The public’s dim view of the treatment is often traced back to a harrowing scene from the 1975 Oscar winner “One Flew Over the Cuckoo’s Nest.” In the film, Jack Nicholson portrayed a freewheeling, wisecracking criminal who thought he had pulled a fast one by getting himself sentenced to a psychiatric hospital rather than a prison. The brutal portrayal of his forcible treatment with ECT, held down by orderlies as his body violently convulses, has colored the public’s perception of the treatment ever since.
Binder said the film’s depiction of the treatment is outdated. Patients are now sedated and given muscle relaxants so that no bodily convulsions occur. A far lower dose of electricity is used than in decades past, only enough to incite a brief seizure. And patients’ informed consent is always necessary, as with any medical procedure.
Two members of the panel that recommended against easing restrictions on ECT said they had not heard of the FDA’s latest proposal until contacted by a reporter. “I wasn’t even aware of it, it’s taken so long,” said Guerry M. Peavy, a neuropsychologist at the University of California at San Diego who voted in 2011 to keep the high-risk classification. “It’s possible they got some new information I’m not aware of that might make them feel it’s safer.”
Christopher A. Ross, a professor of psychiatry at Johns Hopkins School of Medicine who voted in 2011 for reclassification, said he welcomed the FDA’s decision. “I think it’s a very effective treatment, and it can be lifesaving,” he said. “The risks of ECT are on a par with many drugs we use in psychiatry, and the benefits are often greater.”

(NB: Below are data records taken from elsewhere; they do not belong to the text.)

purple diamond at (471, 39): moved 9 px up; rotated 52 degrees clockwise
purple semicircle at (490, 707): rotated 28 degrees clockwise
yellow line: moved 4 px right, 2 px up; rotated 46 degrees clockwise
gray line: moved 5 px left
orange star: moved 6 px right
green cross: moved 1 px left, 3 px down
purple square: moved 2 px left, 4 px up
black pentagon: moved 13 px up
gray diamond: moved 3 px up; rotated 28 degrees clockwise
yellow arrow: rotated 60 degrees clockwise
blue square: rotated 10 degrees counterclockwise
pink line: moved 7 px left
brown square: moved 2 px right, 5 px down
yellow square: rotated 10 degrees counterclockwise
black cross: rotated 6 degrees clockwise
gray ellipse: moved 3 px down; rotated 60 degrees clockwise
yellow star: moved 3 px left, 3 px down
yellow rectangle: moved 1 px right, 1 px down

Among those who testified before the panel in 2011 was Kitty Dukakis, wife of former Massachusetts governor and 1988 Democratic presidential nominee Michael Dukakis. She said that she had first received ECT as a treatment for her major depression 11 years earlier and had continued to get it once a month.

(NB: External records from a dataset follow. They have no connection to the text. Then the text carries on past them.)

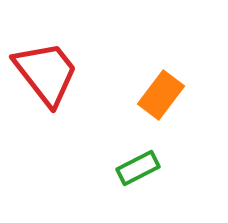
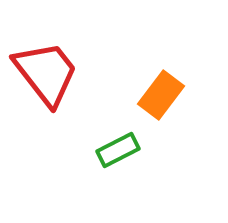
green rectangle: moved 20 px left, 18 px up
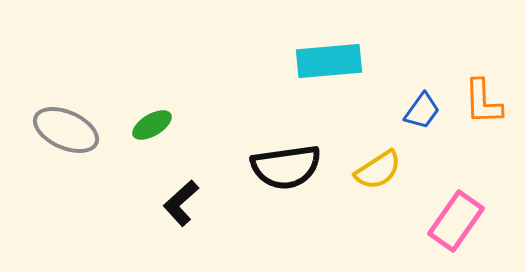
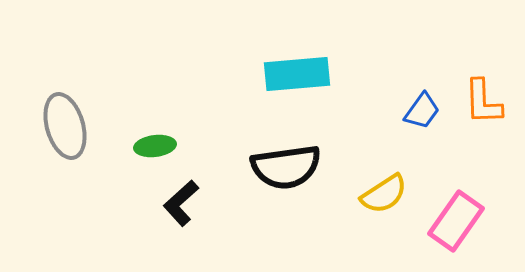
cyan rectangle: moved 32 px left, 13 px down
green ellipse: moved 3 px right, 21 px down; rotated 24 degrees clockwise
gray ellipse: moved 1 px left, 4 px up; rotated 50 degrees clockwise
yellow semicircle: moved 6 px right, 24 px down
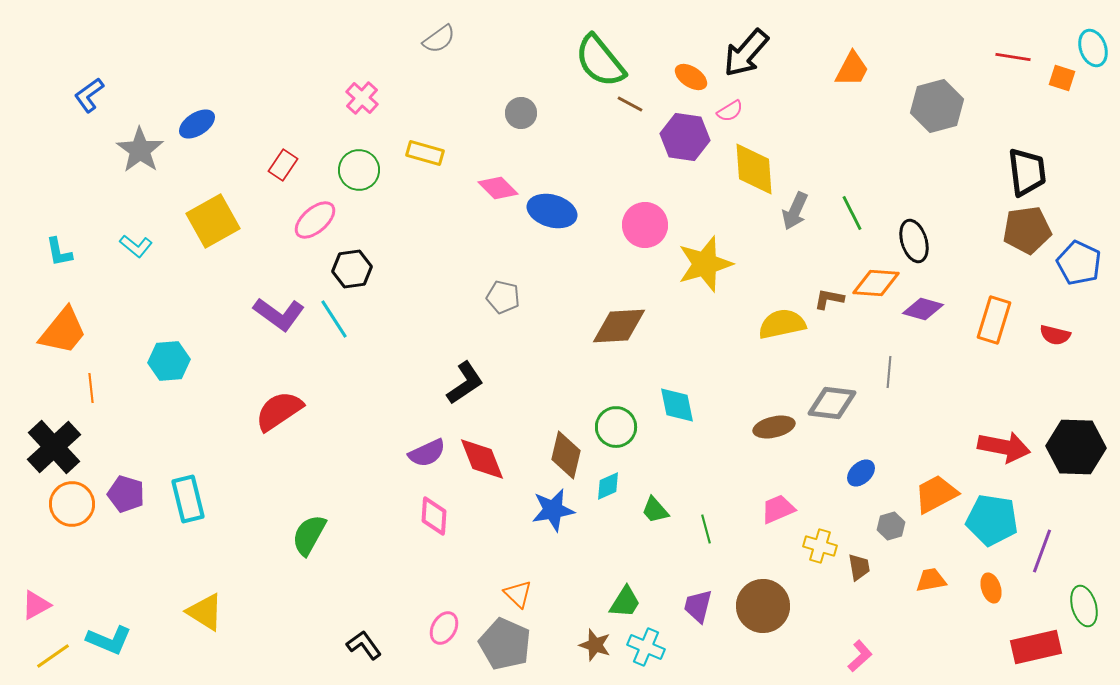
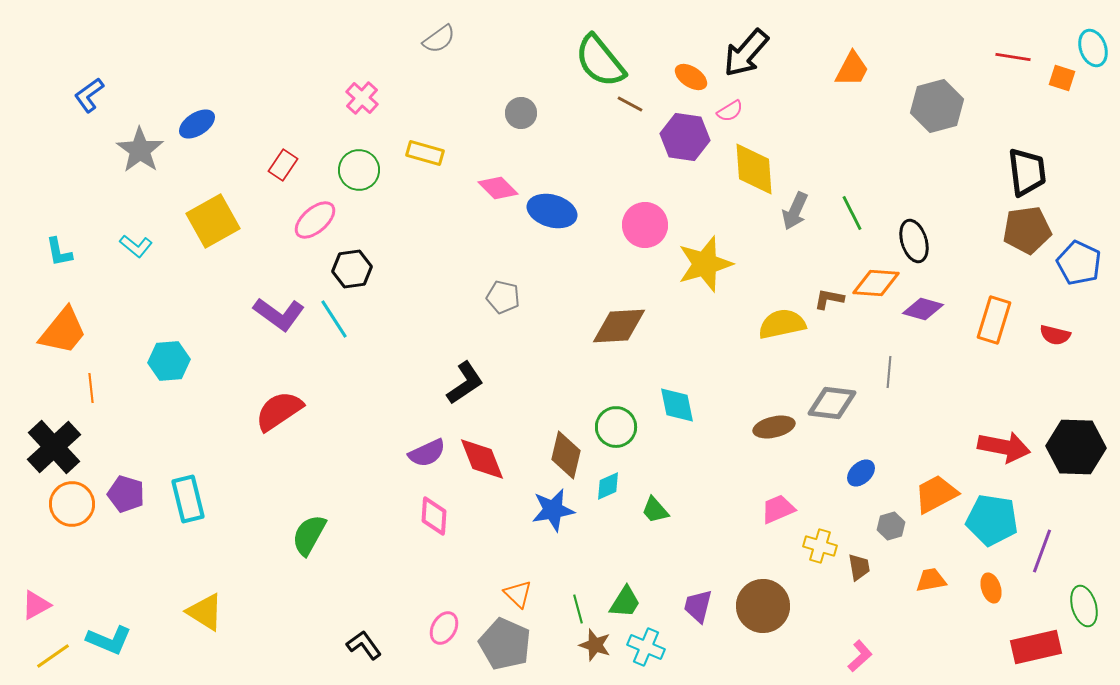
green line at (706, 529): moved 128 px left, 80 px down
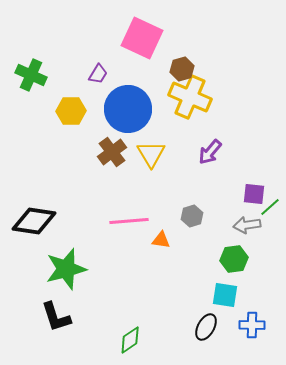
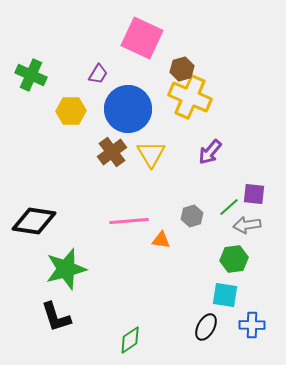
green line: moved 41 px left
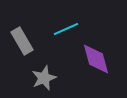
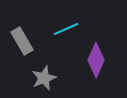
purple diamond: moved 1 px down; rotated 40 degrees clockwise
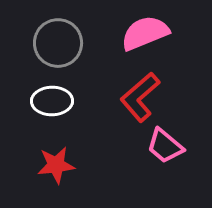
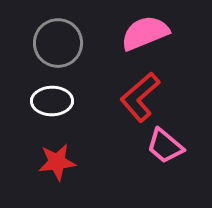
red star: moved 1 px right, 3 px up
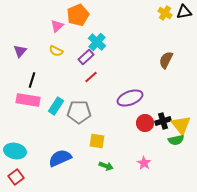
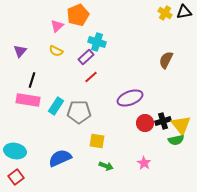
cyan cross: rotated 24 degrees counterclockwise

“It is not an exaggeration to say that I don’t think I would be alive without ECT,” she testified. “It has been a miracle in my life.” (She has continued to advocate for the therapy.) Other patients who spoke at the meeting, though, said the treatment had ruined their lives by robbing them of their memories.

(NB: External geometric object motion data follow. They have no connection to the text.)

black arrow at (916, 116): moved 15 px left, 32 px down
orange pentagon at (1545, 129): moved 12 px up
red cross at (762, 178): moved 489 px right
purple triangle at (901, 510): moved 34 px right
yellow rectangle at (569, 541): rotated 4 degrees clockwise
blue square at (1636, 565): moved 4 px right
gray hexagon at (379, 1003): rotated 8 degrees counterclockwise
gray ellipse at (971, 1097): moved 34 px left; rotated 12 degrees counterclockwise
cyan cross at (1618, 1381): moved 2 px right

The medical director of the National Alliance on Mentally Illness, an advocacy and support organization, said he supports the FDA’s reclassification as long as informed consent is emphasized as part of the process.
“I have had patients saved by ECT, I’ve seen it with my own eyes,” said Ken Duckworth, who also serves as an assistant clinical professor of psychiatry at Harvard Medical School. “But I’ve had people tell me that they might not have chosen ECT if they had known how it would affect their memory. So it’s really important that people have informed consent.”